Theatre By Numbers - Recommended
"...If you are looking for an evening of theatre examining success and failure, "Life On Paper" fits the bill, gently unraveling individual problems until we see how our problems are always connected to, and might in fact be solved by, the lives of other people."
Third Coast Review - Highly Recommended
"...The story of Life On Paper is great, and the acting fully supports it. Every cast member—Mary Williamson, Joel Ewing, Guy Wicke, Satya Jnani Chavez, and Josh Odor—does a fantastic job of portraying their characters as flawed, sympathetic people. I loved watching Ida and Mitch’s relationship evolve, from somewhat friendly competition to something a bit stronger, although I won’t go into any more detail. In particular I really loved Chavez’s performance as Maggie, who for most of the play is merely a waiter that the rest of the cast infrequently interacts with, but she ends up performing an astounding musical number, which completely surprised and impressed me."
Storefront Rebellion - Somewhat Recommended
"...Menary’s physical staging is a little clunkier than I’ve come to expect from Jackalope—expect lots of long, furniture-shuffling scene changes—but Ewing and Williamson so fully inhabit their all-too-relatable characters that you’ll forgive the traffic jams. A small-town story that also makes room for infinity, Life On Paper handily proves the futility of reducing lived experience to numbers on a spreadsheet."
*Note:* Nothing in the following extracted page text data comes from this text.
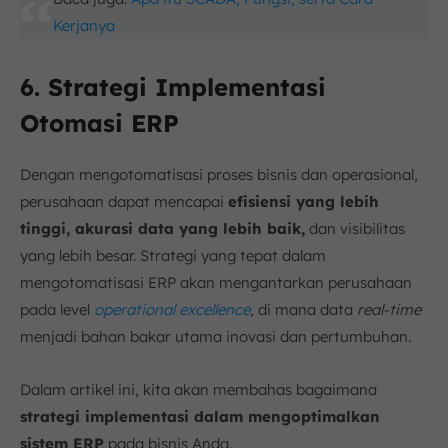
Kerjanya
6. Strategi Implementasi
Otomasi ERP
Dengan mengotomatisasi proses bisnis dan operasional,
perusahaan dapat mencapai
efisiensi yang lebih
tinggi, akurasi data yang lebih baik,
dan visibilitas
yang lebih besar. Strategi yang tepat dalam
mengotomatisasi ERP akan mengantarkan perusahaan
pada level
operational excellence
,
di mana data
real-time
menjadi bahan bakar utama inovasi dan pertumbuhan.
Dalam artikel ini, kita akan membahas bagaimana
strategi implementasi dalam mengoptimalkan
sistem ERP
pada bisnis Anda.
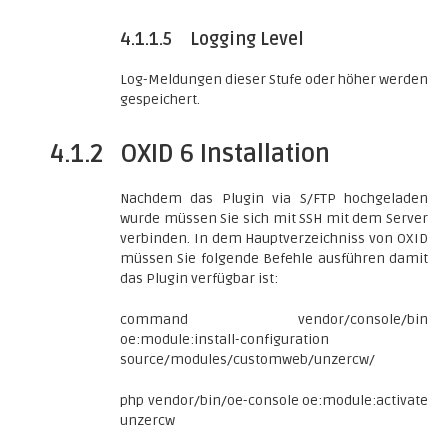
4.1.1.5
Logging Level
Log-Meldungen dieser Stufe oder höher werden
gespeichert.
4.1.2
OXID 6 Installation
Nachdem das Plugin via S/FTP hochgeladen
wurde müssen Sie sich mit SSH mit dem Server
verbinden. In dem Hauptverzeichniss von OXID
müssen Sie folgende Befehle ausführen damit
das Plugin verfügbar ist:
command vendor/console/bin
oe:module:install-configuration
source/modules/customweb/unzercw/
php vendor/bin/oe-console oe:module:activate
unzercw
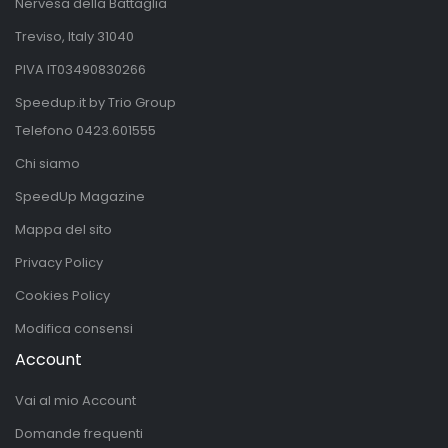
Nervesa della Battaglia
Treviso, Italy 31040
PIVA IT03490830266
Speedup.it by Trio Group
Telefono
0423.601555
Chi siamo
SpeedUp Magazine
Mappa del sito
Privacy Policy
Cookies Policy
Modifica consensi
Account
Vai al mio Account
Domande frequenti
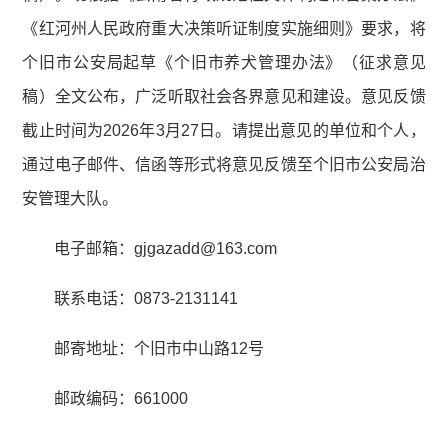
《红河州人民政府重大决策听证制度实施细则》要求，将
个旧市公安局起草《个旧市养犬管理办法》（征求意见
稿）全文公布，广泛听取社会各界意见和建设。意见反馈
截止时间为2026年3月27日。请提出意见的单位和个人，
通过电子邮件、信函等形式将意见反馈至个旧市公安局治
安管理大队。
电子邮箱：gjgazadd@163.com
联系电话：0873-2131141
邮寄地址：个旧市中山路12号
邮政编码：661000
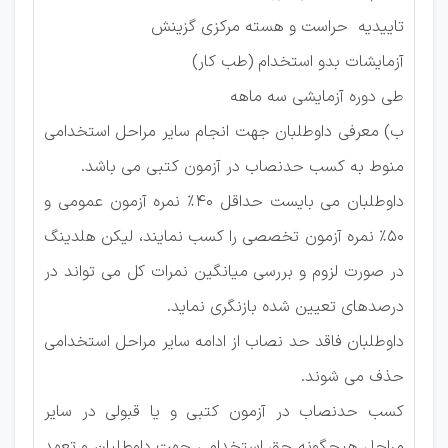
تاییدیه حراست و هسته مرکزی گزینش
آزمایشات بدو استخدام (طب کار)
طی دوره آزمایشی سه ماهه
ب) معرفی داوطلبان جهت انجام سایر مراحل استخدامی
منوط به کسب حدنصاب در آزمون کتبی می باشد.
داوطلبان می بایست حداقل 40% نمره آزمون عمومی و
50% نمره آزمون تخصصی را کسب نمایند، لیکن هلدینگ
در صورت لزوم و بررسی میانگین نمرات کل می تواند در
درصدهای تعیین شده بازنگری نماید.
داوطلبان فاقد حد نصاب از ادامه سایر مراحل استخدامی
حذف می شوند.
کسب حدنصاب در آزمون کتبی و یا قبولی در سایر
مراحل هیچگونه حق استخدامی جهت داوطلبان و تعهد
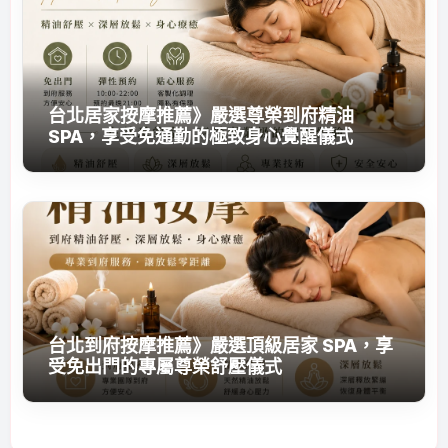
台北居家按摩推薦》嚴選尊榮到府精油
SPA，享受免通勤的極致身心覺醒儀式
台北到府按摩推薦》嚴選頂級居家 SPA，享
受免出門的專屬尊榮舒壓儀式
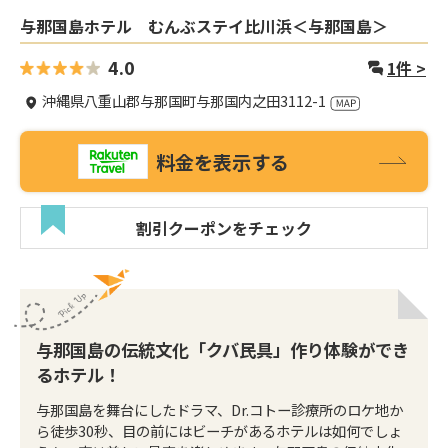
与那国島ホテル むんぶステイ比川浜＜与那国島＞
4.0
1
件 >
沖縄県八重山郡与那国町与那国内之田3112-1
料金を表示する
割引クーポンをチェック
与那国島の伝統文化「クバ民具」作り体験ができ
るホテル！
与那国島を舞台にしたドラマ、Dr.コトー診療所のロケ地か
ら徒歩30秒、目の前にはビーチがあるホテルは如何でしょ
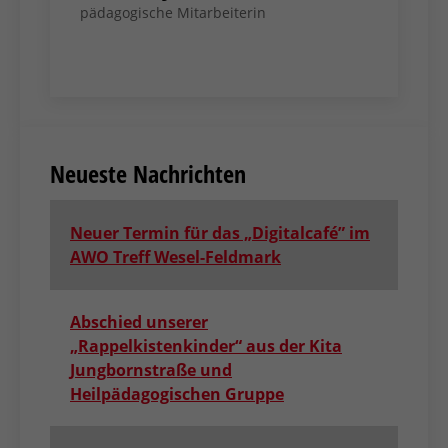
pädagogische Mitarbeiterin
Neueste Nachrichten
Neuer Termin für das „Digitalcafé” im
AWO Treff Wesel-Feldmark
Abschied unserer
„Rappelkistenkinder“ aus der Kita
Jungbornstraße und
Heilpädagogischen Gruppe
NewCity Chicago - Highly Recommended
"...Lin’s play enjoys interrogating perceived dichotomies: art against math, expertise against intuition, routine against spontaneity, chaos against order. In each case, Lin works through the arguments on both sides, giving and taking, until arriving conclusively at the understanding that nothing is either/or but rather all is a blend, like those wines your mom kept buying a few years ago, insisting that they were “the new hip thing.” And just like wine and moms, “Life On Paper” is a thing to be appreciated or, alternatively, called upon in a moment of need. It is a comfort, one that you might not realize you needed but one that you’ll be all the more grateful to because of its unexpected existence."